Its not enough that the state agency in charge of the restoration is flat broke, or that the political will to add a tax or pile on more debt to keep the project going is nonexistent or that two already skeptical federal judges have ordered the district to get a move on with the cleanup.
Now the little bit of project work that was crawling along south of Lake Okeechobee has been stopped cold.
Why? Because the South Florida Water Management District failed to honor its 2008 promise to the Miccosukee and Seminole tribes. The Districts archeologists were supposed to exhume and remove Native American remains -- mostly bits of teeth and bone -- relocating them respectfully to a place near the excavation site.
But the archeologists kept a secret. Not until just before the holidays did they let on that those mostly bits of teeth and bone were actually the partial remains of 56 men, women and children -- a significant discovery for the state and for the Seminole Tribe.
Tribal members are now understandably angry. They want all 901 bones and 245 teeth returned to their original burial ground and they want it protected with a listing on the National Registry of Historic Places.
If only the SFWMD board had listened.
Before the August vote was taken to buy 27,000 acres from U.S. Sugar for $197 million, the smart folks at the meeting were asking where the money for the reservoir -- the money not dedicated to land purchase -- was going to come from. They begged the Water Management District to wait.
- Wait to see whats involved in cleaning up the two polluted parcels.
- Wait to see if the federal judge is going to grant the Miccosukee Tribes request to halt the sale.
- Wait to see if the three Indian burial mounds on the property could be moved.
Had the board waited, had it said "no" to the land buy, it might have had the money to pay for other CERP components, projects north of Lake Okeechobee, for instance -- projects I know something about.

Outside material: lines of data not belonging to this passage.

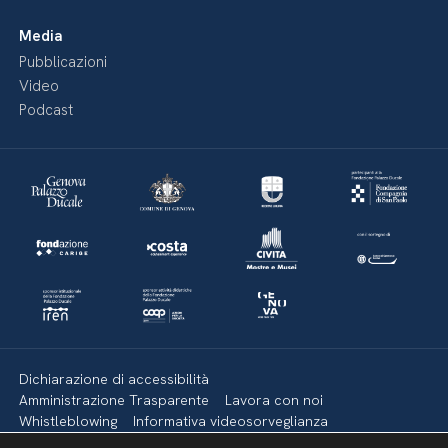
Media
Pubblicazioni
Video
Podcast
Dichiarazione di accessibilità
Amministrazione Trasparente
Lavora con noi
Whistleblowing
Informativa videosorveglianza
Politica della privacy & Cookies
Policy social media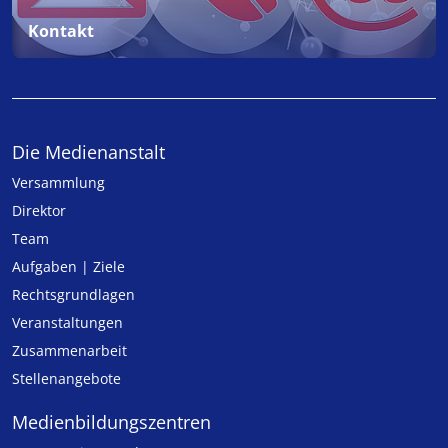
Kontakt
Die Medienanstalt
Versammlung
Direktor
Team
Aufgaben | Ziele
Rechtsgrundlagen
Veranstaltungen
Zusammenarbeit
Stellenangebote
Medien­bildungs­zentren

For 28 years, until I retired from Scripps Treasure Coast Newspapers, I wrote about the St. Lucie River and Estuary, about their overwhelming beauty, their value, their deterioration.
I know that Martin County taxpayers alone have paid $43 million toward Everglades cleanup, toward the restoration of a natural water flow, toward reducing pollution and providing for water storage for all stakeholders.
So, it troubled me to see an editorial in Wednesday's Scripps newspaper ("Timetable for stopping pollution of the St. Lucie River unacceptable"), saying virtually the same things now that I had written so many years ago. No change. No hope for change.
The editorial quoted Kenneth G. Ammon, the Water Management District's deputy executive director for Everglades restoration and capital projects. He was casually excusing the St. Lucie cleanup's timetable, or lack of one: "If we had unlimited funds and if the design and construction process was managed at the regional level, I'd have no problem saying 15 to 20 years. But that's a lot of ifs, with money being the big driver."
Completely unacceptable.
State Sen. Paula Dockery, the day after Charlie Crist's downsized U.S. Sugar deal was approved, said this: We should never have switched from building projects, from a reservoir that was nearly built, that we had already put $300 million into, to buying land that brings us to a halt.
Here we are now, as Dockery said, halted.
SFWMD isn't even land-rich-and-cash-poor. The land it bought from U.S. Sugar is mostly poor quality, overpriced and in the wrong place. Disturbing a Native American burial ground is just par for the course.